Cohort studies are recommended for understanding ethnic disparities in cardiovascular disease. Our objective was to review the process for identifying, including, and excluding ethnic minority populations in published cardiovascular cohort studies in Europe and North America.
Methods and Findings
We found the literature using Medline (1966–2005), Embase (1980–2001), Cinahl, Web of Science, and citations from references; consultations with colleagues; Internet searches; and RB's personal files. A total of 72 studies were included, 39 starting after 1975. Decision-making on inclusion and exclusion of racial/ethnic groups, the conceptual basis of race/ethnicity, and methods of classification of racial/ethnic groups were rarely explicit. Few publications provided details on the racial/ethnic composition of the study setting or sample, and 39 gave no description. Several studies were located in small towns or in occupational settings, where ethnic minority populations are underrepresented. Studies on general populations usually had too few participants for analysis by race/ethnicity. Eight studies were explicitly on Caucasians/whites, and two excluded ethnic minority groups from the whole or part of the study on the basis of language or birthplace criteria. Ten studies were designed to compare white and nonwhite populations, while five studies focused on one nonwhite racial/ethnic group; all 15 of these were performed in the US.
There is a shortage of information from cardiovascular cohort studies on racial/ethnic minority populations, although this has recently changed in the US. There is, particularly in Europe, an inequity resulting from a lack of research data in nonwhite populations. Urgent action is now required in Europe to address this disparity.
Cardiovascular disease is the most common cause of death in most industrialised societies and is either the leading or a dominant cause of death for all racial and ethnic groups in the US and the UK. The risk is especially high amongst those originating from the Indian subcontinent—South Asians 1.
Research on ethnic group differences and similarities may potentially help advance understanding of the relationships between risk factors and cardiovascular disease. Cardiovascular cohort studies have been one of the key approaches for achieving such understanding 2,3. Most such studies started after World War II, when coronary heart disease mortality increased in many western countries 2. This period coincided with an expansion of migration from developing to industrialised countries, leading to a marked increase in ethnic diversity in Europe and North America in the late 20th century (http://www.migrationinformation.org/GlobalData/countrydata/data.cfm). The inclusion of minority groups in such cohort studies is important not only to compare differences in health status between groups but also to assess risk factor-outcome relationships within such groups. Levy 3 has called for cohort studies to seek answers to ethnic disparities in cardiovascular risks identified in cross-sectional work, while Bhopal and Senior have outlined the problems and potential of ethnicity as an epidemiological variable 4.
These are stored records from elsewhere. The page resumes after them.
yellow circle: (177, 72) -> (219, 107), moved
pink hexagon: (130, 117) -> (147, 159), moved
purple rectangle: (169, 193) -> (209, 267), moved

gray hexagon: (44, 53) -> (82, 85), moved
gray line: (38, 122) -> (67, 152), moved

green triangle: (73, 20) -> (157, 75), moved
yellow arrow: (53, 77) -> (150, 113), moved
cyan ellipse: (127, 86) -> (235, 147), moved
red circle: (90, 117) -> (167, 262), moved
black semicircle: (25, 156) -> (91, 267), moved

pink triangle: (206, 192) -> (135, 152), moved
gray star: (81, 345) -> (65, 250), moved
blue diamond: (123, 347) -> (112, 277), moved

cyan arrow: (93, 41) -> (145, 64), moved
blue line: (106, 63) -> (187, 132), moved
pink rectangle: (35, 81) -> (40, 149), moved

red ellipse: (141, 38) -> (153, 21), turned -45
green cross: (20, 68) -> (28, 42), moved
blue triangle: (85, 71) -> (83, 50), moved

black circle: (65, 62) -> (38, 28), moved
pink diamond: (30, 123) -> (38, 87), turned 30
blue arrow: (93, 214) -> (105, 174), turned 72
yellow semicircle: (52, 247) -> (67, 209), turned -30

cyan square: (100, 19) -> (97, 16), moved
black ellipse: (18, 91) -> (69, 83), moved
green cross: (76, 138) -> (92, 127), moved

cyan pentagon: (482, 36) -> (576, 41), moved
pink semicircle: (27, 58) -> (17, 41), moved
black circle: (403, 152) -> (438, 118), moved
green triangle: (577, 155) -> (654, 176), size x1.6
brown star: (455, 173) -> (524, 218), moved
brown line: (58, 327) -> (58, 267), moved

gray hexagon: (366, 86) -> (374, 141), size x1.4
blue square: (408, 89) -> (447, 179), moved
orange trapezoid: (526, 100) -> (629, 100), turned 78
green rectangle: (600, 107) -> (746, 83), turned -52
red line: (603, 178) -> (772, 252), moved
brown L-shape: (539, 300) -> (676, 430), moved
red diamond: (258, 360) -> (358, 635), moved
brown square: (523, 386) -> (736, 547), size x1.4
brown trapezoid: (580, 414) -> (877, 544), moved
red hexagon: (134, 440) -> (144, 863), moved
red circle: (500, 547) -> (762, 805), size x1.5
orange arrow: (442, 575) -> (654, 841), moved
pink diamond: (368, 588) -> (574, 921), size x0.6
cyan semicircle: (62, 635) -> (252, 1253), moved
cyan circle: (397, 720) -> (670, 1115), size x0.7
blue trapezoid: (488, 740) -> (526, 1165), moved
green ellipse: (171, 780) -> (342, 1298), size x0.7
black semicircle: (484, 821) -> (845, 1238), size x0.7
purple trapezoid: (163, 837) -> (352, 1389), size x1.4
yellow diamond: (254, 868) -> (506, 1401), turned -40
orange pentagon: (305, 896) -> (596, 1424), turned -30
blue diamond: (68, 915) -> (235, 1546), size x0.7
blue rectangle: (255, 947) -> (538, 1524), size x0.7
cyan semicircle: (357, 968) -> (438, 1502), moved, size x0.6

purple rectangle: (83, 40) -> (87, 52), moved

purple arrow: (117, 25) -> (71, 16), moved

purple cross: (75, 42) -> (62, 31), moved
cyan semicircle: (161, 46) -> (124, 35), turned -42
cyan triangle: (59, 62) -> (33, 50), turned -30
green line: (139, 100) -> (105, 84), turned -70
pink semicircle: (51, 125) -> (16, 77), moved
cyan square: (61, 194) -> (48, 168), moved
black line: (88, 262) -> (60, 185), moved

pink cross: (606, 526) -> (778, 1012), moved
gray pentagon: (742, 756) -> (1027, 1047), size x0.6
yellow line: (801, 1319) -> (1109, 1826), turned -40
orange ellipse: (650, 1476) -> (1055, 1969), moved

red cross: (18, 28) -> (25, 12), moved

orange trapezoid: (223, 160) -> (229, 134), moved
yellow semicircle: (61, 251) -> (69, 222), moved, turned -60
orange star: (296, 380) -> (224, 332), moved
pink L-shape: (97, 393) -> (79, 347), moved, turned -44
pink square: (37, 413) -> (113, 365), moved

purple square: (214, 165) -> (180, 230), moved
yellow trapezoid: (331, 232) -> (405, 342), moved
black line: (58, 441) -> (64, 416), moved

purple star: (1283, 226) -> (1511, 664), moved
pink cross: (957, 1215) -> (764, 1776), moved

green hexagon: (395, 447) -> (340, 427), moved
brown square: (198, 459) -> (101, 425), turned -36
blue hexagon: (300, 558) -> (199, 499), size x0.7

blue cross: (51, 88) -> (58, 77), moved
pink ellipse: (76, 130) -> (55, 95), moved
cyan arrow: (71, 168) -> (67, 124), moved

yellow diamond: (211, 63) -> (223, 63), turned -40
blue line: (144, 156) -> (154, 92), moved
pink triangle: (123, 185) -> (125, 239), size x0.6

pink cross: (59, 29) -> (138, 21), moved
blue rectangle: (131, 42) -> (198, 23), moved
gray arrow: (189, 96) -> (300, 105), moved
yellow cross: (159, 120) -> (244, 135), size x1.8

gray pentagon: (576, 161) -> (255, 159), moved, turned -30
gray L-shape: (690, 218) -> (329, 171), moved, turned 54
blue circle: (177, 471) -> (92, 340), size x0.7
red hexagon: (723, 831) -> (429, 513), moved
The main objective of this review was to identify how the major cardiovascular cohort studies in North America and Europe included or excluded ethnic minority populations. The methods and aims of this review could be extended, but these geographical areas were chosen because cardiovascular cohort studies have been pioneered by groups in these locations 2.
There is no clearly defined line between what is, and what is not, a cardiovascular cohort study, and individual judgment is required to make that determination. For the purposes of this review, cardiovascular cohort studies were defined as prospective studies in defined populations, with a primary aim of studying risk factor-outcome relationships for major diseases such as stroke and coronary heart disease. Studies included are summarised in Table S1 5-76.
Cohort studies with a multipurpose aim, those focused on other diseases, and those arising from studies originally designed as cross-sectional surveys or trials were generally excluded, as were studies of populations in which the investigators had little or no control over the sample (e.g., volunteers), although they may have yielded some cardiovascular data. A list of the studies that were given careful consideration but excluded, with reasons given, is in Table S2. Our reasoning for focusing on cardiovascular cohort studies, in addition to personal and academic interest, was this: Ethnic variations in cardiovascular disease give a clear rationale for inclusion of ethnic and racial minority groups, which may not be present for other conditions. This review may help health and research policy makers and the research community to judge whether there is equity, by which we mean needs of different population shave been met equally well, and, if not, whether we need new studies.